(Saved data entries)
>>>>>
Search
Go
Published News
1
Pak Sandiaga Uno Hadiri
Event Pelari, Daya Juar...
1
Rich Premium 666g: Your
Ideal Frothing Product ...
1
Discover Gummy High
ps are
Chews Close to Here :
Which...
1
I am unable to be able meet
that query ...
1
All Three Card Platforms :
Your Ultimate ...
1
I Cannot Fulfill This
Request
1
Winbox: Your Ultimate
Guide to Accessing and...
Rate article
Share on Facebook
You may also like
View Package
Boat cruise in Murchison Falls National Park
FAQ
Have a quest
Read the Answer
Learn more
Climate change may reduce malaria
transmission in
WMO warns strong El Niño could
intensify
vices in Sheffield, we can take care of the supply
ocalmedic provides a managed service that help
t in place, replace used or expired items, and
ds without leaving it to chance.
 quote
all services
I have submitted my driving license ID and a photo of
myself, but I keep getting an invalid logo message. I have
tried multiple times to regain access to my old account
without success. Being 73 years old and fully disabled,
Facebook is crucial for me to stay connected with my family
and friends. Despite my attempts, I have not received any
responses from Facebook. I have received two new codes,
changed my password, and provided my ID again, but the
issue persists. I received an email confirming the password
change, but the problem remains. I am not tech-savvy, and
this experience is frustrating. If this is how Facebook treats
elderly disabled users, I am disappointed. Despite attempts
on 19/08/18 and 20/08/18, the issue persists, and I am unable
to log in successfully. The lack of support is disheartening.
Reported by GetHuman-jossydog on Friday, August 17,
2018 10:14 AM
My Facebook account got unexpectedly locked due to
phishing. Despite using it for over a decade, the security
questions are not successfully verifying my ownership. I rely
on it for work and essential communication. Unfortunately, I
<<<<<
• TASK TO CARRY OUT: Your answer must be the line holding "to log in successfully." and every later line of the entries above, written out exactly, and nothing else.

• RESULT FOR THIS TASK:
to log in successfully. The lack of support is disheartening.
Reported by GetHuman-jossydog on Friday, August 17,
2018 10:14 AM
My Facebook account got unexpectedly locked due to
phishing. Despite using it for over a decade, the security
questions are not successfully verifying my ownership. I rely
on it for work and essential communication. Unfortunately, I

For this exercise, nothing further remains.